I agree. It is rather frustrating. This article was brought to my attention the other day by a partner while sitting at the station during a day shift. Two nights prior, I was filling in for someone else, and was with a gal who is not my usual partner. Well, we were tasked at 2100 for a 4 hour, non emergent IFT. Upon calling back in service, we went to the station, restocked the rig and headed off to bed. No sooner did my head hit the pillow then the pager goes off again. Another IFT. Another 4 hour IFT. From the same sending hospital. To the same receiving hospital. Again, non emergent. To add insult to injury we show up at the ER and get told: "She isn't quite ready to go. You'll have to wait 45 minutes till we get all the paperwork done and send report. We just wanted to call you out so we could be sure of getting a crew.

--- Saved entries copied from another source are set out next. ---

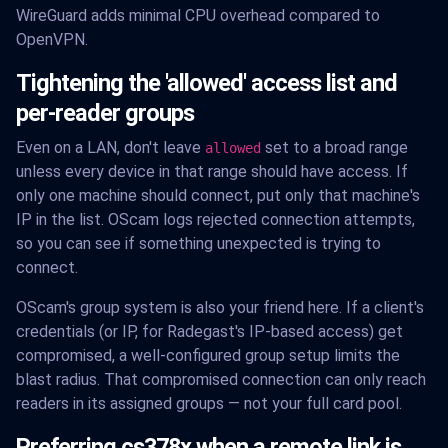
WireGuard adds minimal CPU overhead compared to
OpenVPN.
Tightening the 'allowed' access list and
per-reader groups
Even on a LAN, don't leave
set to a broad range
allowed
unless every device in that range should have access. If
only one machine should connect, put only that machine's
IP in the list. OScam logs rejected connection attempts,
so you can see if something unexpected is trying to
connect.
OScam's group system is also your friend here. If a client's
credentials (or IP, for Radegast's IP-based access) get
compromised, a well-configured group setup limits the
blast radius. That compromised connection can only reach
readers in its assigned groups — not your full card pool.
Preferring cs378x when a remote link is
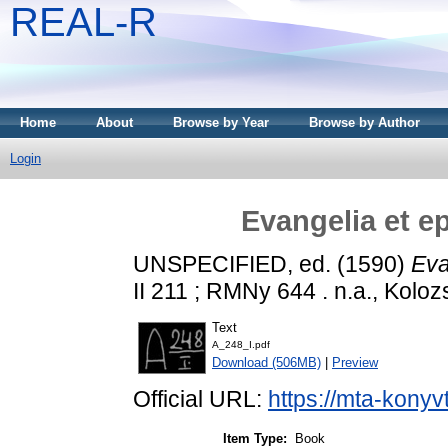
REAL-R
Home
About
Browse by Year
Browse by Author
Login
Evangelia et e
UNSPECIFIED, ed. (1590)
Eva
II 211 ; RMNy 644 . n.a., Koloz
Text
A_248_I.pdf
Download (506MB)
|
Preview
Official URL:
https://mta-konyv
Item Type:
Book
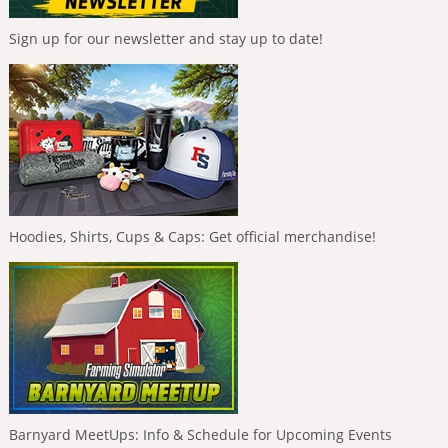
Sign up for our newsletter and stay up to date!
Hoodies, Shirts, Cups & Caps: Get official merchandise!
Barnyard MeetUps: Info & Schedule for Upcoming Events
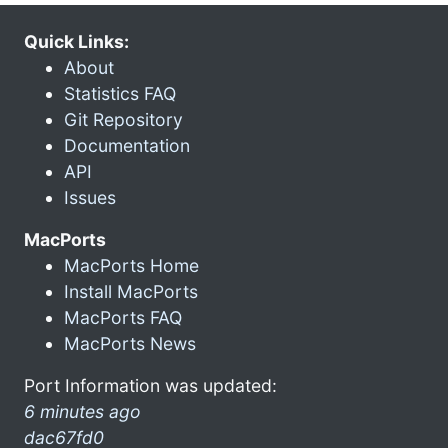
Quick Links:
About
Statistics FAQ
Git Repository
Documentation
API
Issues
MacPorts
MacPorts Home
Install MacPorts
MacPorts FAQ
MacPorts News
Port Information was updated:
6 minutes ago
dac67fd0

Needless to say, driving that last call was painful. It was a struggle to keep my eyes open after the first 50 miles or so. I seriously considered telling my partner we were going to have a "breakdown" and pull over to wait for another ambulance to finish the call. Ha ha!
Both transfers all because the floor said they didn't want any more patients or they would have to call in their on call aide.
So to save paying a NAC, they sent me on two calls that put my and my partner and both patients at increased risk.
Yes it's my job, but there is a difference between running a couple of half hour calls in town and during which, you pretty much keep moving and can easily stay awake the whole time. It's another thing to get sent on back to back 4 hour IFTs starting at 2100. :-S
Sent from a small, handheld electronic device that somehow manages to consume vast amounts of my time. Also know as a smart phone.